I like to agree on that, Dave. I’m intelligent but lack common knowledge here and there that has people gawk, like the names of any food that doesn’t come from a farm. That’s just knowledge.
However, in my book the response “Can you tell me?” would cost Helen points, because logically, a person asking what a hamster is does not have the answer himself. Imagine if Google were to ask you what the answer to your own question was.

You may well be right Steve, possibly the writer doesn’t quite know what AGI means and took the creator’s Hubble programmming and 8 years of development, and wealth, as motivation to believe him.
I can luckily still indulge in some naivity because I make it a business to anticipate all outcomes. When someone claims they have an AI that can reason, learn and deduce, I have no reason to distrust it because I know such techniques have been around for a while. It just means he has achieved what others achieved before him. But as for proof of strong AI, I am still waiting to learn more because so far it doesn’t sound like it.

Mitsuku’s conversation was more natural, for at least one notable reason: The sample conversation speaks only in simple and complete sentences. I know that laboratory phase all too well.

 

 
  [ # 10 ]

The Loebner Prize is probably the closest thing we have to a Turing Test and if the judges there ask such nonsense as “How many plums can I fit in my shoe?” then ridicule the bots for not knowing, they would have a field day with one not knowing what a hamster was.

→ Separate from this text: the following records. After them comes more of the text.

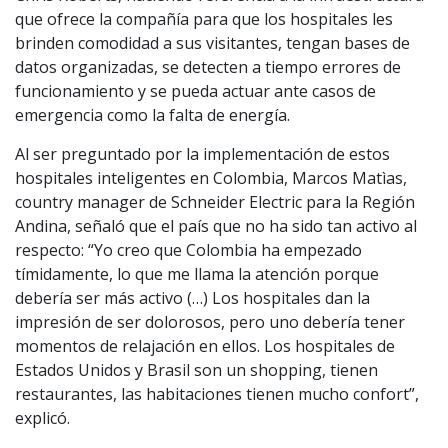
que ofrece la compañía para que los hospitales les
brinden comodidad a sus visitantes, tengan bases de
datos organizadas, se detecten a tiempo errores de
funcionamiento y se pueda actuar ante casos de
emergencia como la falta de energía.
Al ser preguntado por la implementación de estos
hospitales inteligentes en Colombia, Marcos Matìas,
country manager de Schneider Electric para la Región
Andina, señaló que el país que no ha sido tan activo al
respecto: “Yo creo que Colombia ha empezado
tímidamente, lo que me llama la atención porque
debería ser más activo (…) Los hospitales dan la
impresión de ser dolorosos, pero uno debería tener
momentos de relajación en ellos. Los hospitales de
Estados Unidos y Brasil son un shopping, tienen
restaurantes, las habitaciones tienen mucho confort”,
explicó.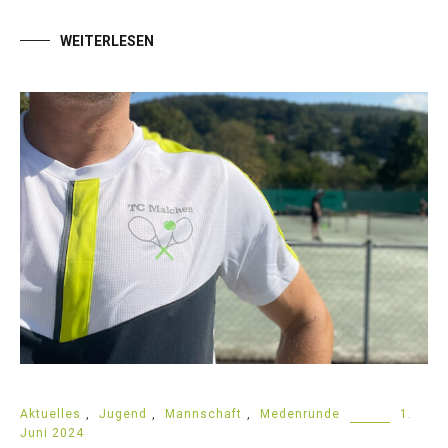
WEITERLESEN
Aktuelles
,
Jugend
,
Mannschaft
,
Medenrunde
1.
Juni 2024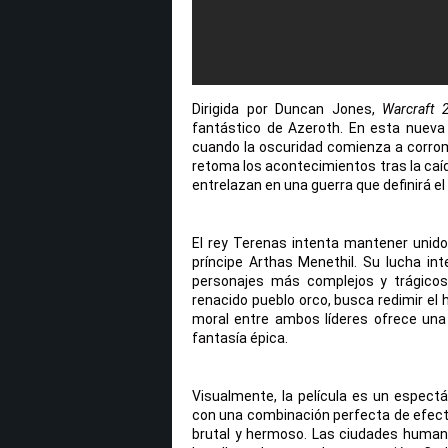
Dirigida por Duncan Jones,
Warcraft 
fantástico de Azeroth. En esta nueva
cuando la oscuridad comienza a corromp
retoma los acontecimientos tras la caída
entrelazan en una guerra que definirá e
El rey Terenas intenta mantener unido
príncipe Arthas Menethil. Su lucha int
personajes más complejos y trágicos
renacido pueblo orco, busca redimir el
moral entre ambos líderes ofrece un
fantasía épica.
Visualmente, la película es un espect
con una combinación perfecta de efect
brutal y hermoso. Las ciudades huma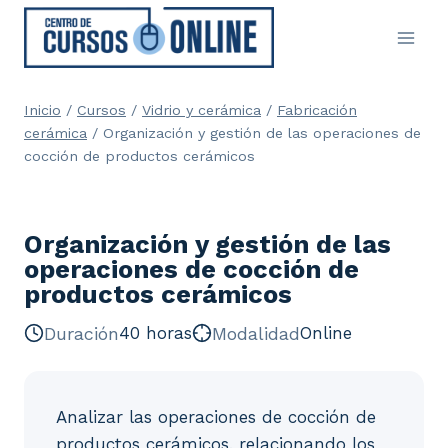
Saltar
al
contenido
Inicio
/
Cursos
/
Vidrio y cerámica
/
Fabricación
cerámica
/
Organización y gestión de las operaciones de
cocción de productos cerámicos
Organización y gestión de las
operaciones de cocción de
productos cerámicos
Duración
40 horas
Modalidad
Online
Analizar las operaciones de cocción de
productos cerámicos, relacionando los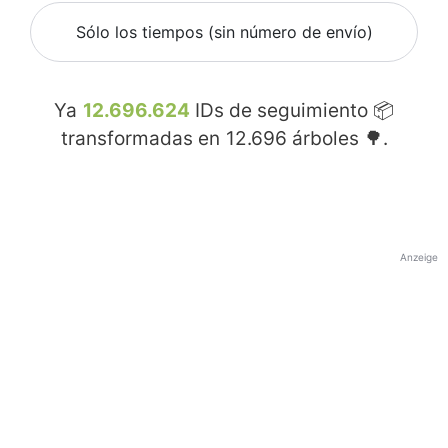
Sólo los tiempos (sin número de envío)
Ya
12.696.624
IDs de seguimiento 📦
transformadas en
12.696
árboles 🌳.
Anzeige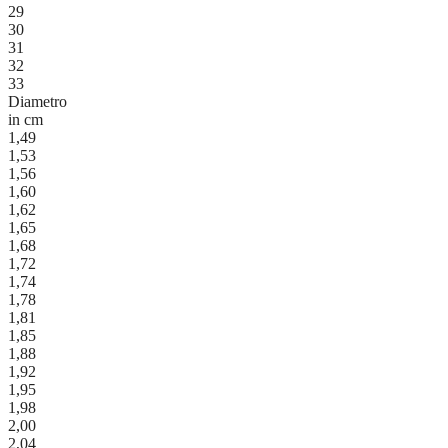
29
30
31
32
33
Diametro
in cm
1,49
1,53
1,56
1,60
1,62
1,65
1,68
1,72
1,74
1,78
1,81
1,85
1,88
1,92
1,95
1,98
2,00
2,04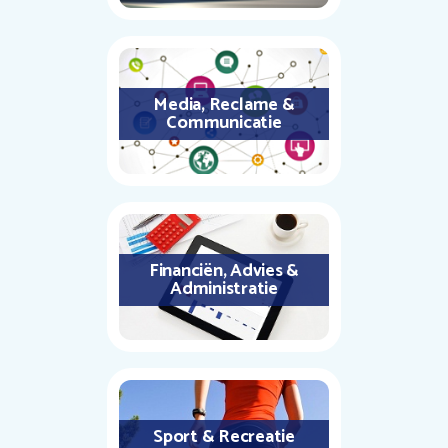
Media, Reclame &
Communicatie
Financiën, Advies &
Administratie
Sport & Recreatie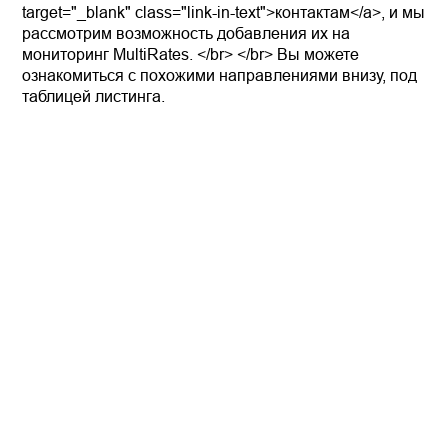
target="_blank" class="link-in-text">контактам</a>, и мы
рассмотрим возможность добавления их на
мониторинг MultiRates. </br> </br> Вы можете
ознакомиться с похожими направлениями внизу, под
таблицей листинга.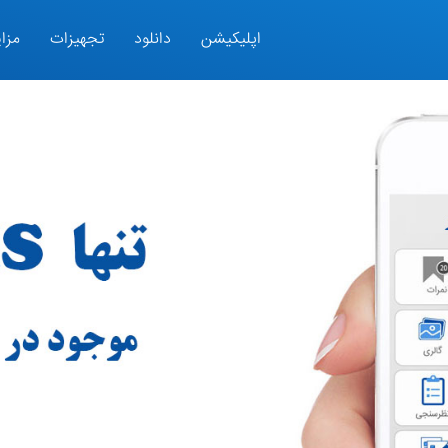
اپلیکیشن
دانلود
تجهیزات
مزای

This is probably venturing a little off topic though and as I say, I would want to see a demo rather than what the program’s author said about his code before declaring it true AI. 

Chaktar anyone?
http://www.chatbots.org/ai_zone/viewthread/500/  wink

 

 
  [ # 11 ]

Well, true that, but then I’ve never considered a Turing Test to be an objective test of anything.
Perhaps a better alternative than “knowing” the answer would be to ask why someone would put plums in their shoe, or how big a plum is, or how big the shoe is, or how many plums they have, or whether their foot is still in their shoe.
Personally, I don’t even know which fruit a plum is, I’m Dutch, and that’s my excuse for everything.

 

 
  [ # 12 ]

Me: Did you like the Royal wedding?
Chaktar: Yes, I thought it was an extraordinary event full of British pageantry.
Me: Did you like the dress?
Chaktar: Oh yes, I thought Sarah Burton did an excellent job.
Me: Who is older, Kate or William?
Chaktar: I assume you mean the Royal couple?

Mind if I actually steal this fictional example and work at it? This is just perfect material for some language processing functions that I’ve been meaning to work on, like figuring out what “the” refers to when not apparent.

 

 
  [ # 13 ]
Don Patrick - Jan 12, 2014:

Mind if I actually steal this fictional example and work at it? This is just perfect material for some language processing functions that I’ve been meaning to work on, like figuring out what “the” refers to when not apparent.

Don,

It would be an honor if you would consider stealing my example of nonfiction.

The definite article, “the” is a determiner, in grammar, which indicates the specificity of reference of a noun phrase. 

In other words, “the” refers to the specialness of the relation between a noun phrase and then to that which it refers.

What do you think?

 

 
  [ # 14 ]

The following quote from the article is FALSE,  “No, a Baiji is a type of dolphin, but not all dolphins are Baiji.”  A Baiji is not a type of dolphin.  No dolphins are Baijis. The Baiji is extinct.  Therefore, Mitzuku is in FACT smarter than the human and the AGI in this article.

 

 
  [ # 15 ]

lol thanks 8man. smile

Of course, you can use it Don. Glad it can be of some use to you.